Widerstand gegen die PPE 3 kommt aus dem Senat, der zweiten Kammer des französischen Parlamentarismus, in dem regionale Interessen und somit auch der gesunde Menschenverstand ein größeres Gewicht haben als in der von Parteiinteressen dominierten Nationalversammlung. In einem am 11. März 2025 veröffentlichten offenen Brief an Premierminister François Bayrou haben 160 Senatoren den Entwurf der PPE 3 als „simplement irréalistes“ beurteilt. Die Wissenschaftsakademie gibt ihnen im oben zitierten Statement recht. Die Akademie warnt vor allem vor einem drohenden Überschuss nicht steuerbarer Energien beim gleichzeitigen Fehlen nennenswerter Speicher-Kapazitäten. Außerdem weist sie auf Inkonsistenzen bei der Quantifizierung der dort angegebenen Ziele für den Energieeinsatz im Jahre 2035 hin. Das zeige die mangelnde Sorgfalt bei der Erstellung des Plans durch eine obskure „Consultation“. Diese Kritik erklärt wohl zu einem Teil das Zögern François Bayrous und seines Chefs Emmanuel Macron, der PPE 3 grünes Licht zu geben.

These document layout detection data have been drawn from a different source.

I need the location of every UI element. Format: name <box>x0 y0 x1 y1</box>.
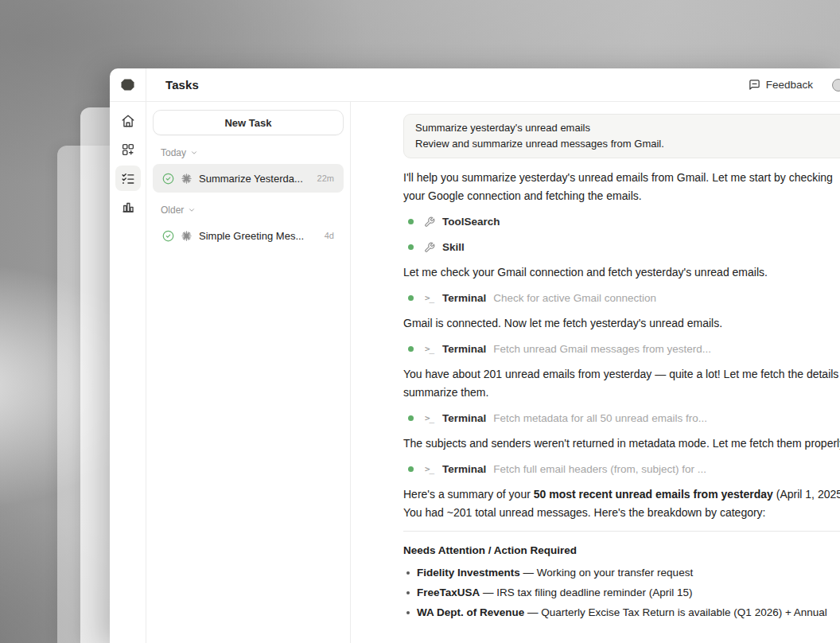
terminal-icon: >_ <box>423 344 435 354</box>
check-circle-icon <box>162 230 174 242</box>
message-line: summarize them. <box>403 384 840 402</box>
terminal-step-3[interactable]: >_TerminalFetch metadata for all 50 unre… <box>403 409 840 427</box>
status-dot <box>408 466 414 472</box>
bar-chart-icon <box>121 200 135 214</box>
terminal-desc: Fetch unread Gmail messages from yesterd… <box>493 343 711 355</box>
terminal-label: Terminal <box>442 292 486 304</box>
message-line: Here's a summary of your 50 most recent … <box>403 485 840 504</box>
terminal-step-1[interactable]: >_TerminalCheck for active Gmail connect… <box>403 289 840 307</box>
tool-step-skill[interactable]: Skill <box>403 238 840 256</box>
app-logo[interactable] <box>110 68 146 101</box>
list-item: Fidelity Investments — Working on your t… <box>403 563 840 583</box>
section-older-label: Older <box>161 205 184 216</box>
section-today[interactable]: Today <box>161 147 336 158</box>
status-dot <box>408 219 414 224</box>
page-title: Tasks <box>165 78 199 92</box>
header-actions: Feedback <box>749 79 813 91</box>
tool-step-toolsearch[interactable]: ToolSearch <box>403 212 840 231</box>
message-line: You had ~201 total unread messages. Here… <box>403 504 840 522</box>
nav-tasks[interactable] <box>115 166 141 191</box>
tool-label: ToolSearch <box>442 216 500 228</box>
content-divider <box>403 531 840 532</box>
message-line: Let me check your Gmail connection and f… <box>403 263 840 282</box>
terminal-step-4[interactable]: >_TerminalFetch full email headers (from… <box>403 460 840 478</box>
account-icon[interactable] <box>832 79 840 92</box>
terminal-icon: >_ <box>423 293 435 303</box>
category-heading: Needs Attention / Action Required <box>403 541 840 559</box>
assistant-message: Here's a summary of your 50 most recent … <box>403 485 840 522</box>
status-dot <box>408 415 414 421</box>
assistant-message: You have about 201 unread emails from ye… <box>403 365 840 402</box>
terminal-label: Terminal <box>442 463 486 475</box>
task-title: Summarize Yesterda... <box>199 173 306 185</box>
status-dot <box>408 346 414 352</box>
header-divider <box>110 101 840 102</box>
assistant-message: Gmail is connected. Now let me fetch yes… <box>403 314 840 333</box>
rail-divider <box>146 68 146 643</box>
terminal-icon: >_ <box>423 413 435 423</box>
app-logo-icon <box>121 79 134 91</box>
nav-usage[interactable] <box>115 194 141 220</box>
task-time: 22m <box>317 173 334 183</box>
window-header: Tasks Feedback <box>146 68 840 101</box>
message-line: The subjects and senders weren't returne… <box>403 435 840 453</box>
message-line: Gmail is connected. Now let me fetch yes… <box>403 314 840 333</box>
spark-icon <box>181 173 192 185</box>
task-title: Simple Greeting Mes... <box>199 230 313 242</box>
terminal-desc: Fetch full email headers (from, subject)… <box>493 463 706 475</box>
terminal-label: Terminal <box>442 412 486 424</box>
window-body: New Task Today Summarize Yesterda... 22m <box>146 102 840 643</box>
assistant-message: I'll help you summarize yesterday's unre… <box>403 169 840 205</box>
task-row[interactable]: Summarize Yesterda... 22m <box>153 164 344 193</box>
message-line: I'll help you summarize yesterday's unre… <box>403 169 840 187</box>
task-list-icon <box>121 171 135 185</box>
task-prompt-desc: Review and summarize unread messages fro… <box>415 136 840 152</box>
speech-bubble-icon <box>749 79 760 91</box>
check-circle-icon <box>162 173 174 185</box>
wrench-icon <box>423 216 435 228</box>
squares-plus-icon <box>121 142 135 157</box>
list-item: FreeTaxUSA — IRS tax filing deadline rem… <box>403 583 840 602</box>
task-time: 4d <box>325 231 334 240</box>
task-prompt-title: Summarize yesterday's unread emails <box>415 120 840 136</box>
tool-label: Skill <box>442 241 465 253</box>
feedback-label: Feedback <box>766 79 813 91</box>
new-task-button[interactable]: New Task <box>153 110 344 135</box>
nav-home[interactable] <box>115 108 141 134</box>
nav-rail <box>110 102 146 643</box>
nav-apps[interactable] <box>115 137 141 162</box>
terminal-desc: Fetch metadata for all 50 unread emails … <box>493 412 707 424</box>
status-dot <box>408 295 414 301</box>
terminal-icon: >_ <box>423 464 435 474</box>
list-item: WA Dept. of Revenue — Quarterly Excise T… <box>403 602 840 643</box>
assistant-message: Let me check your Gmail connection and f… <box>403 263 840 282</box>
assistant-message: The subjects and senders weren't returne… <box>403 435 840 453</box>
terminal-step-2[interactable]: >_TerminalFetch unread Gmail messages fr… <box>403 340 840 358</box>
screen: Tasks Feedback <box>0 0 840 643</box>
email-summary-list: Fidelity Investments — Working on your t… <box>403 563 840 643</box>
terminal-desc: Check for active Gmail connection <box>493 292 656 304</box>
home-icon <box>121 114 135 128</box>
status-dot <box>408 244 414 250</box>
feedback-button[interactable]: Feedback <box>749 79 813 91</box>
message-line: your Google connection and fetching the … <box>403 187 840 205</box>
chevron-down-icon <box>190 149 198 157</box>
task-list-panel: New Task Today Summarize Yesterda... 22m <box>146 102 351 643</box>
wrench-icon <box>423 242 435 253</box>
task-row[interactable]: Simple Greeting Mes... 4d <box>153 221 344 250</box>
tasks-app-window: Tasks Feedback <box>110 68 840 643</box>
spark-icon <box>181 230 192 242</box>
chevron-down-icon <box>188 206 196 214</box>
section-today-label: Today <box>161 147 186 158</box>
terminal-label: Terminal <box>442 343 486 355</box>
section-older[interactable]: Older <box>161 205 336 216</box>
conversation-panel: Summarize yesterday's unread emails Revi… <box>351 102 840 643</box>
message-line: You have about 201 unread emails from ye… <box>403 365 840 384</box>
task-prompt-card: Summarize yesterday's unread emails Revi… <box>403 114 840 158</box>
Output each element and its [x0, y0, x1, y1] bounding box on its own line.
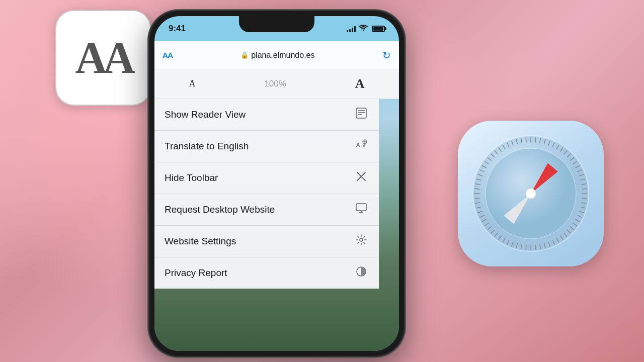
- menu-item-desktop-site[interactable]: Request Desktop Website: [154, 194, 379, 226]
- phone-screen: 9:41: [154, 16, 399, 351]
- svg-line-54: [474, 198, 479, 199]
- privacy-icon: [354, 265, 369, 281]
- menu-item-translate-label: Translate to English: [165, 141, 249, 152]
- refresh-button[interactable]: ↻: [382, 49, 391, 61]
- svg-line-38: [526, 245, 526, 250]
- menu-item-reader-view[interactable]: Show Reader View: [154, 99, 379, 131]
- svg-rect-88: [356, 204, 366, 211]
- desktop-icon: [354, 202, 369, 217]
- url-section: 🔒 plana.elmundo.es: [177, 51, 378, 60]
- menu-item-website-settings-label: Website Settings: [165, 236, 236, 247]
- phone-notch: [239, 16, 314, 32]
- battery-icon: [372, 26, 385, 32]
- font-app-icon: AA: [55, 10, 151, 106]
- menu-item-reader-view-label: Show Reader View: [165, 109, 246, 120]
- menu-item-desktop-site-label: Request Desktop Website: [165, 204, 275, 215]
- status-icons: [347, 25, 385, 33]
- svg-text:A: A: [356, 142, 360, 148]
- phone-frame: 9:41: [148, 10, 405, 357]
- svg-line-72: [526, 137, 526, 142]
- safari-icon-background: [458, 121, 604, 266]
- svg-line-36: [535, 245, 536, 250]
- lock-icon: 🔒: [240, 51, 249, 59]
- svg-line-20: [582, 198, 587, 199]
- svg-line-56: [474, 189, 479, 189]
- hide-toolbar-icon: [354, 170, 369, 186]
- menu-item-website-settings[interactable]: Website Settings: [154, 226, 379, 257]
- menu-item-hide-toolbar-label: Hide Toolbar: [165, 172, 218, 184]
- svg-line-18: [582, 189, 587, 189]
- safari-app-icon: [458, 121, 604, 266]
- settings-icon: [354, 234, 369, 249]
- url-display[interactable]: plana.elmundo.es: [251, 51, 314, 60]
- font-size-controls[interactable]: A 100% A: [154, 69, 399, 99]
- svg-point-76: [526, 189, 536, 199]
- menu-item-privacy-report[interactable]: Privacy Report: [154, 257, 379, 289]
- svg-point-91: [360, 238, 363, 241]
- svg-rect-77: [356, 108, 366, 118]
- menu-item-privacy-report-label: Privacy Report: [165, 267, 227, 279]
- font-increase-button[interactable]: A: [355, 76, 365, 92]
- signal-bars-icon: [347, 25, 356, 32]
- font-percent-display: 100%: [264, 79, 286, 89]
- wifi-icon: [359, 25, 368, 33]
- svg-line-2: [535, 137, 536, 142]
- menu-item-translate[interactable]: Translate to English A 文: [154, 131, 379, 162]
- translate-icon: A 文: [354, 139, 369, 154]
- phone-frame-container: 9:41: [148, 10, 405, 357]
- font-icon-text: AA: [75, 36, 131, 80]
- aa-button[interactable]: AA: [163, 51, 173, 59]
- safari-compass-svg: [470, 133, 591, 254]
- address-bar[interactable]: AA 🔒 plana.elmundo.es ↻: [154, 41, 399, 69]
- font-decrease-button[interactable]: A: [189, 78, 195, 89]
- reader-view-icon: [354, 107, 369, 122]
- menu-item-hide-toolbar[interactable]: Hide Toolbar: [154, 162, 379, 194]
- status-time: 9:41: [169, 24, 186, 34]
- menu-panel: Show Reader View Translate to English: [154, 99, 379, 289]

Widerstand gegen das von der PPE 3 projektierte explosive Wachstum der „Erneuerbaren“ kommt in den letzten Jahren immer öfter auch von Seiten der Justiz. Schon in den vergangenen Jahren haben französische Gerichte die Genehmigungen von Windparks aus rein ästhetischen Gründen annulliert. (Wir haben darüber berichtet.) Neuerdings berücksichtigen Gerichte auch psychische Belastungen durch WKA-Parks. So hat das Verwaltungs-Appellationsgericht im lothringischen Nancy kürzlich die präfektorale Genehmigung eines Riesen-Windparks des Staatskonzerns EDF mit 63 Windrädern (mit einer Gesamtkapazität von 226 MW der größte Windpark Frankreichs) in der Gegend vom Reims aufgehoben – und zwar mit der Begründung, dadurch würden sich die Bewohner der Gegend, in der ohnehin schon viele Windräder stehen, eingekreist fühlen. Schon vorher hatte die regionale Gesundheitsagentur ARS das Fehlen akustischer Untersuchungen moniert. Der Betreiber „EDF Renouvelables“ hat allerdings noch die Möglichkeit, in Revision zu gehen. Dem Verfahren werden allerdings nur geringe Chancen eingeräumt.

Nur langsam verbreitet sich in Frankreich die Einsicht, dass sich das Land, wie ganz Europa, in einem globalen Energiekrieg befindet. Westeuropa ist zu fast 60 Prozent von Energie-Importen abhängig und befindet sich eingezwängt zwischen den USA, die seit einigen Jahren energieautark sind, und Russland, das schon lange energieautark ist. Die beiden Großmächte können deshalb mit Europa im Prinzip machen, was sie wollen. Frankreich ist das einzige westeuropäische Land, das dank seiner Kernkraftwerke erheblich weniger von Energieimporten abhängig ist und noch die Chance hätte, eine souveräne Energiepolitik ins Werk zu setzen. Diese Politik müsste damit beginnen, die französischen Stromkunden durch ein anderes Tarifsystem endlich wieder in den Genuss der niedrigen Gestehungskosten des Kernkraft-Stroms komm en zu lassen. Das würde der bereits fortgeschrittenen Abwanderung von Industriebetrieben entgegenwirken. Präsident Emmanuel Macron hat das 2022 in seiner vielzitierten Rede in der ostfranzösischen Industriestadt Belfort angedeutet, als er eine „Renaissance der Kernenergie“ ankündigte. Doch dabei ist es bislang leider geblieben.